OMNI Products Inc., which describes itself as “the only grade crossing manufacturer with a full product line,” offers concrete, rubber and concrete/rubber combo panels. Its Embedded Concrete-Rubber (ECR) grade crossing system “is the latest generation of our patented single-component, concrete-rubber design. ECR is designed with the rubber flange seal molded into the face of the steel clad, steel reinforced concrete panels. It is the fastest and easiest concrete crossing system to install because of its unique integrated concrete-rubber design.”
OMNI’s Improved-Concrete (IC) system incorporates OMNI rubber RailGuard panels with precast concrete panels. “The steel-framed, steel-reinforced concrete panels are designed to handle heavy highway traffic, as well as heavy truck traffic,” the company notes. “The virgin rubber RailGuard panels cushion load, control surface water and provide electrical insulation. The broom-finished surface provides high friction for excellent traction.”
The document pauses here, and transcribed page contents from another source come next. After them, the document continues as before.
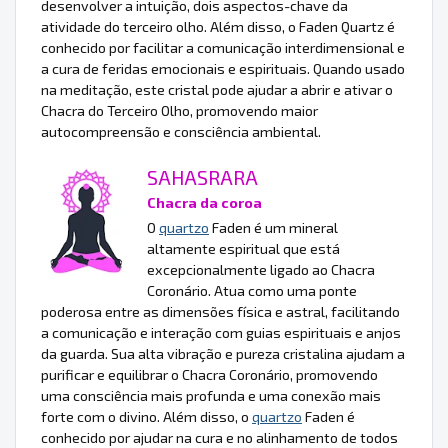
desenvolver a intuição, dois aspectos-chave da
atividade do terceiro olho. Além disso, o Faden Quartz é
conhecido por facilitar a comunicação interdimensional e
a cura de feridas emocionais e espirituais. Quando usado
na meditação, este cristal pode ajudar a abrir e ativar o
Chacra do Terceiro Olho, promovendo maior
autocompreensão e consciência ambiental.
SAHASRARA
Chacra da coroa
O
quartzo
Faden é um mineral
altamente espiritual que está
excepcionalmente ligado ao Chacra
Coronário. Atua como uma ponte
poderosa entre as dimensões física e astral, facilitando
a comunicação e interação com guias espirituais e anjos
da guarda. Sua alta vibração e pureza cristalina ajudam a
purificar e equilibrar o Chacra Coronário, promovendo
uma consciência mais profunda e uma conexão mais
forte com o divino. Além disso, o
quartzo
Faden é
conhecido por ajudar na cura e no alinhamento de todos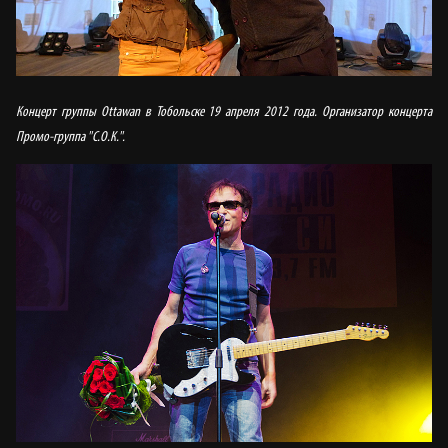
Концерт группы Ottawan в Тобольске 19 апреля 2012 года. Организатор концерта
Промо-группа "С.О.К.".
OMNI’s TraCast™ is “a system of precast concrete modules with a minimum compressive strength of 6,000 PSI. Elastic fasteners are used to secure the rail to the base of the rail troughs. The module design eliminates the use of ties and ballast, and a continuous protective rubber rail boot insulates the rail from electrical interference. RailGuard™ rubber panels are installed on the gauge side of the rails to provide a positive flangeway and rail cushioning. They can be easily removed with a lining bar, eliminating the need of heavy equipment, for rail inspection and repair.”
OMNI’s Full Depth Heavy Duty rubber grade crossing system “is the most durable full-depth rubber crossing available. Made of 100% virgin rubber, it’s designed to withstand repeated punishment of high-speed, heavy traffic loadings. This product’s durability, long life and low maintenance requirements make it ideal for most applications. Heavy Duty panels can be reused when a crossing is reconfigured or closed, and can be used with most rail fasteners.” OMNI’s Steel Reinforced (SR) system includes a virgin rubber panel reinforced with a ¼-inch corrugated steel plate, installed on longitudinal, pressure-treated, hardwood shims. The virgin rubber “absorbs the impact of concentrated loads such as lift trucks, while the steel plate provides the strength to carry heavy loads. The SR system is ideal for low-MGT, heavy truck use, such as intermodal yards and private industry. With the purchase of the Goodyear™ product line, OMNI is the only supplier of this type of product.”
OMNI’s Virgin Rubber RailGuard™ (VRA), made from durable 100% virgin rubber, “protects the track structure by absorbing traffic impact loads, provides a positive flangeway that controls surface water runoff, and prevents breakup of the asphalt at the rail interface. The VRA design has several benefits over other rail seal products. The panels are easy to handle and install. VRA’s greater surface area provides better cushioning to the rail and is self-supporting. Its durability makes it ideal for any traffic situation. Either asphalt or concrete can be used in conjunction with VRA. It’s designed to accommodate heavy traffic when a rail seal has been specified, rather than a full-width rubber crossing.”
Stella-Jones Corp., a major supplier of pressure-treated wood products in a variety of select wood species, produces crossing panels with “timbers that are dowel-laminated side-by-side to make a panel set that will lay adjacent to steel rails on top of ties. The timber depth is manufactured to closely match the rail height, allowing for vehicles to cross railroad tracks at a relatively smooth transition without damage to the railroad.”